By Andy Tiwari
Business personnel matters often are touchy, if not contentious. As demonstrated by recent media reports involving the City of San Antonio and its recently fired director of Public Health, different stories might emerge about why an employee is let go. These situations are a prime risk for employers given an increasing trend in employment litigation: defamation claims.
Defamation suits involving employers aren’t new, but according to the Federal Bar Association, post-employment defamation claims are on the rise. The reasons are unknown, but defamation may be a more accessible cause of action because – unlike other employment claims – the number of employees a company has is irrelevant. As such, employers need to ensure that documented justification for personnel actions are rooted in fact.
If not, the result can be a defamation lawsuit with a hefty price tag, as Kemper Independence Insurance Co. recently learned. In a California case, Kemper was ordered to pay an ex-employee $5.6 million for spreading unsubstantiated claims to other employees that a 28-year full-time employee – Robert Sallustio – was working just 15-20 hours per week.
Kemper’s “investigation” was conducted without reviewing Sallustio’s key card logs, computer logins, or phone records, all of which proved he worked 50-60 hours per week for several years. The true motivation for terminating Sallustio stemmed from his efforts to get management to back off of a plan to fire his wife, who previously worked in the company’s marketing department. The suit claimed that management wasn’t happy about Sallustio’s wife’s lengthy medical leave, and that defamatory statements were published within the company to discredit Sallustio. Despite losing several other employment claims, Sallustio prevailed on his defamation claim.
The Kemper lawsuit was complex, but it demonstrates the lengths to which management sometimes goes to hide true motivations for terminating an employee (a frequent issue in avoiding unemployment claims in Texas). An employer may be liable for defamation if – as in Kemper – the employer communicates a statement that could be harmful to an employee’s reputation to a third party. Defamation can be oral (slander) or written (libel). If the employer cannot prove the truth of the statement, the employer may be liable for defamation.
Defamation may seem straightforward, but it can have less clear-cut implications in the workplace where the context of the statement is important (as Kemper illustrates). Further, the “publication” to a third party can occur within the company itself. In other instances, when an outside employer conducts a reference check on a terminated employee, a company could cross the line if the person responding provides undocumented details. Defamation can also occur if false information about employees is shared through email, social media or bulletin boards. The risk is higher where the information is insensitive or possibly damaging to the employee’s reputation.

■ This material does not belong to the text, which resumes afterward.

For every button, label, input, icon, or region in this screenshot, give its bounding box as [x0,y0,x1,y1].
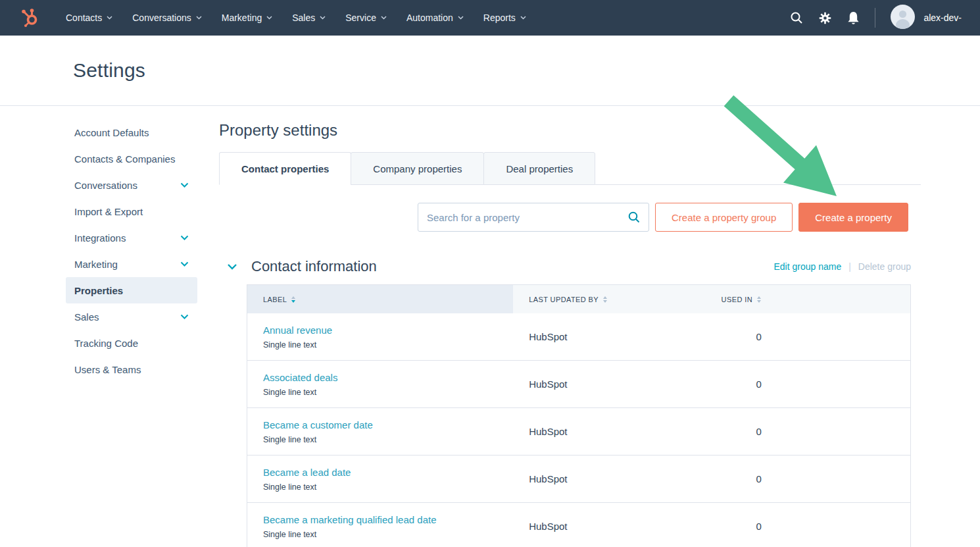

While defamation can arise in the preparation of a company’s investigative report, the law does provide some protection. In Writt v. Shell Oil Company, the Texas Supreme Court recently clarified that internal investigative reports conducted while the company itself is under a criminal investigation are protected against defamation claims. In that case, Shell Oil claimed a privilege against being sued over the contents of a report, which alleged in part that Shell employee Robert Writt had engaged in bribery. Because the internal document was prepared while Shell was under Department of Justice scrutiny, the Texas Supreme Court agreed that Shell was protected against a defamation claim.
The Texas Anti-SLAPP law, (designed to target claims that infringe free speech), is another defense employers can use to possibly dismiss an employee’s defamation claim. The Anti-SLAPP law allows you to counter a SLAPP (Strategic Lawsuit Against Public Participation) suit, and if you are successful in proving your case, the court will award you attorney and court fees and possibly punitive damages.
As commonplace as it sounds, employers should caution supervisors and managers against embellishing investigations and the reasons for terminating an employee. Instead, disciplinary action should focus on facts, such as how an employee performed on work tasks. Personnel matters should be kept confidential and shared only on a need-to-know basis.
As any lawyer who has handled a defamation case can tell you, they are notoriously difficult to prove. Many companies will have insurance coverage to defend in these cases, and while most settle – the time and resources required to defend these cases is worth avoiding them in the first place.